Page-level text extractions
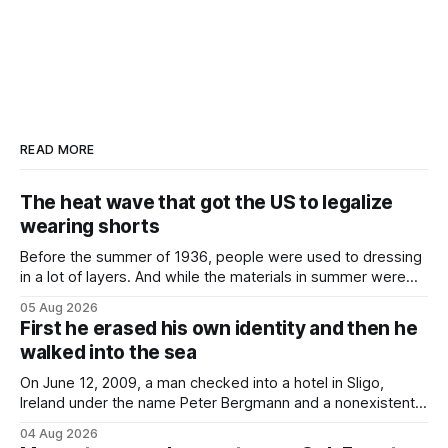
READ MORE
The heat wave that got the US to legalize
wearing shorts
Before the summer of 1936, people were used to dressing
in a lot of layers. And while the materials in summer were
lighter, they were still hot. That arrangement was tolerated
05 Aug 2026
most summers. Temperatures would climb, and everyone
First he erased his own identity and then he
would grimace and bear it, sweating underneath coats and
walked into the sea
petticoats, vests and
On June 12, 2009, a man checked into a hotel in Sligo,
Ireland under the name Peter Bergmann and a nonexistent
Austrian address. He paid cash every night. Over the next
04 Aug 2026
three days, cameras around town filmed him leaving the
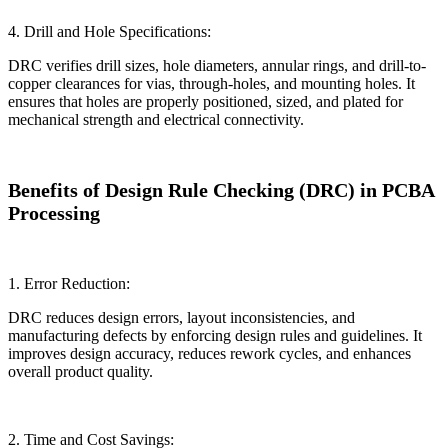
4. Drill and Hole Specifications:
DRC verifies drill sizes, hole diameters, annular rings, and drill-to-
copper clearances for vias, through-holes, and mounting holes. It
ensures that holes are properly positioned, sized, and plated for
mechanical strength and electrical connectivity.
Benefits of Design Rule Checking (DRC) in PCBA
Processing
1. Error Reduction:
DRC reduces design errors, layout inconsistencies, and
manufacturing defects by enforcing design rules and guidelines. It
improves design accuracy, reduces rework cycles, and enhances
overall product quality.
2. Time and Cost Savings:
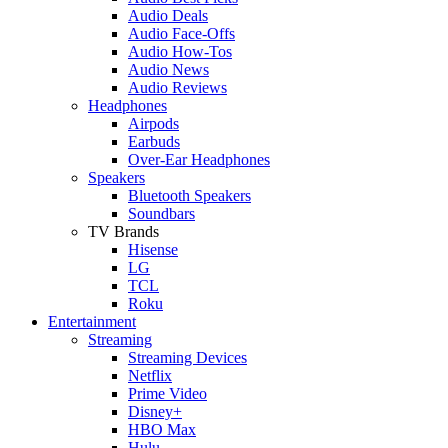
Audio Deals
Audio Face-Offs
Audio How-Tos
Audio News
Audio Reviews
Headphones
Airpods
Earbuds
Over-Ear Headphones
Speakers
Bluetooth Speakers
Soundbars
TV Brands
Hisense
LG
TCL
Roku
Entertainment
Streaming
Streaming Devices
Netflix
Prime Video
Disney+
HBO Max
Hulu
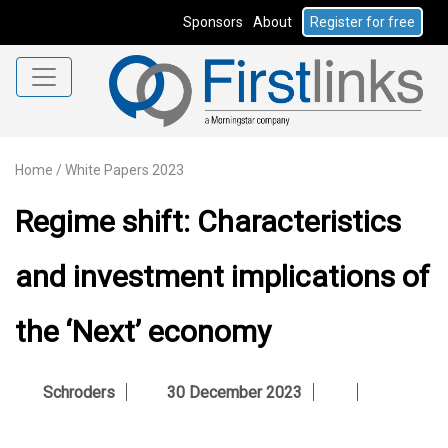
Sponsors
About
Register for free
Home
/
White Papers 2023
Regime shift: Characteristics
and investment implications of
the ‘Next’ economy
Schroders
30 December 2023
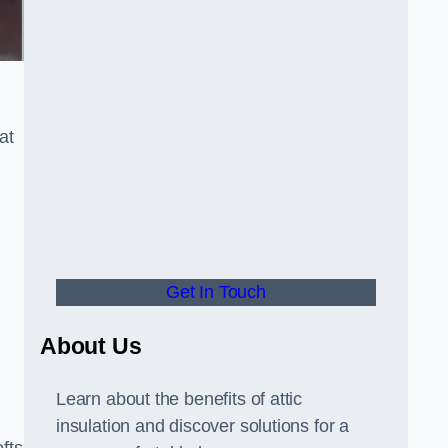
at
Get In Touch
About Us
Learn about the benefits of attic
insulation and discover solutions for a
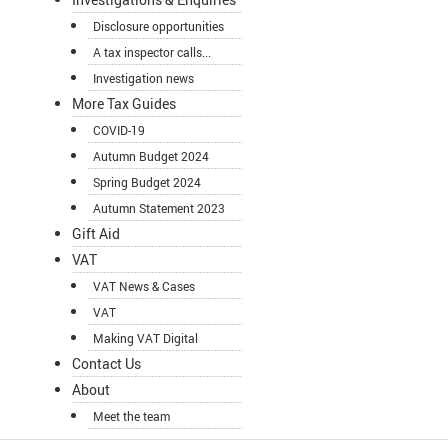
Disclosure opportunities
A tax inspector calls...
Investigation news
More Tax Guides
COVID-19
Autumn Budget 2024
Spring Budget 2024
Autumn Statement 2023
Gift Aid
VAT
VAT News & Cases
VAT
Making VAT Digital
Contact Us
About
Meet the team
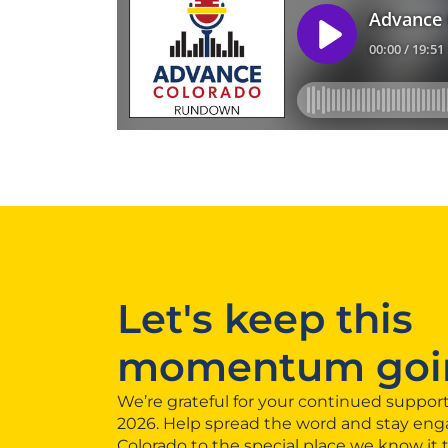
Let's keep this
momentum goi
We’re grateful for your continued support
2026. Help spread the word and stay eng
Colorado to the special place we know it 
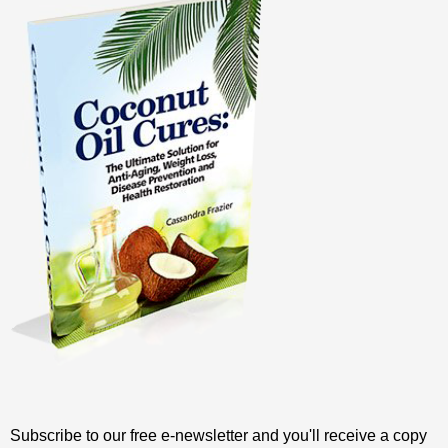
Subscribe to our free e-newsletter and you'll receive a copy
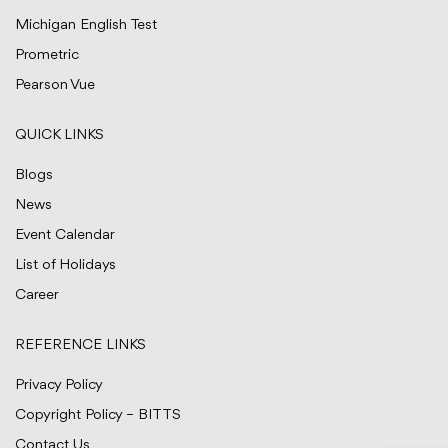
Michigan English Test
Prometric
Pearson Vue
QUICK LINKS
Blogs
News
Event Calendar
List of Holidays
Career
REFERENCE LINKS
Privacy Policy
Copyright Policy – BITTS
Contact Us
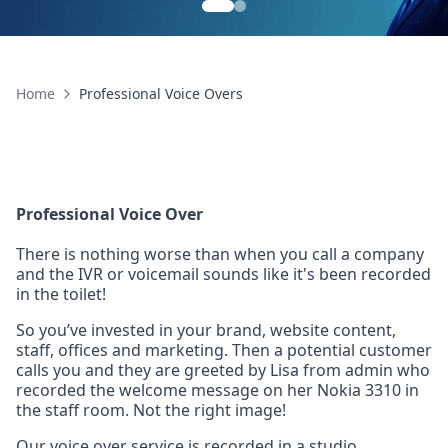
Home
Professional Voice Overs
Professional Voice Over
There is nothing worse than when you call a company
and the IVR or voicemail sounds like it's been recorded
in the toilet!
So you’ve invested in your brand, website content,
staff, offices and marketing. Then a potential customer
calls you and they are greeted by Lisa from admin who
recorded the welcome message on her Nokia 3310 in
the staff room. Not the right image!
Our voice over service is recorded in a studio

--

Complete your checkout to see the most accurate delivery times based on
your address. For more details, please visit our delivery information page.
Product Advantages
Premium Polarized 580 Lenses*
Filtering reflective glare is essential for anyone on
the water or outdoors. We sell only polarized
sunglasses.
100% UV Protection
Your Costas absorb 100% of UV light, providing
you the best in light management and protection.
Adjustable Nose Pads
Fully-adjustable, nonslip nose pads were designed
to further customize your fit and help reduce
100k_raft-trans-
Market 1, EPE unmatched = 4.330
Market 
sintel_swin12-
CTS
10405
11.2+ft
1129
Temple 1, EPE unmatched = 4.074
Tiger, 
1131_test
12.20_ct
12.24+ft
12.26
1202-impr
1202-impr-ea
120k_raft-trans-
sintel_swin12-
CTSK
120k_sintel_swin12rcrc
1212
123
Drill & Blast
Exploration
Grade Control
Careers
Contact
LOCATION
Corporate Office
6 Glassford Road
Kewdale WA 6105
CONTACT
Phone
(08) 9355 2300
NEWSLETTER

* * *

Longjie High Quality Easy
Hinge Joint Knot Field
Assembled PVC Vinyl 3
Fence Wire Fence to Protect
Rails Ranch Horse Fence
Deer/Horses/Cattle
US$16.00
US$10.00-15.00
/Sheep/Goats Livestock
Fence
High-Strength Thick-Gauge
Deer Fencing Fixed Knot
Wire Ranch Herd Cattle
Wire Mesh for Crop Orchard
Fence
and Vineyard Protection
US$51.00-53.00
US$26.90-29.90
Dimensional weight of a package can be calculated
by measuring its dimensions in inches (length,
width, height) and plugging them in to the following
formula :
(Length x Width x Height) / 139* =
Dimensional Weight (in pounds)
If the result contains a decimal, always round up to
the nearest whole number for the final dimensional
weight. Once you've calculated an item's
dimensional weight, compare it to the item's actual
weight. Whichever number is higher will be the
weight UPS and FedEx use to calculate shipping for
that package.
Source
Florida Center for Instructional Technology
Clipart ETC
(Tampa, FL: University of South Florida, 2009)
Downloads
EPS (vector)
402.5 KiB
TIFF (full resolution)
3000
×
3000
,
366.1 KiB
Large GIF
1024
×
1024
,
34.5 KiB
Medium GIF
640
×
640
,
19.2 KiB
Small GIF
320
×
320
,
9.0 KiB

● What you have to do: Check each line above for the word "number" and copy every line that has it.

● Solved problem:
the nearest whole number for the final dimensional
weight. Whichever number is higher will be the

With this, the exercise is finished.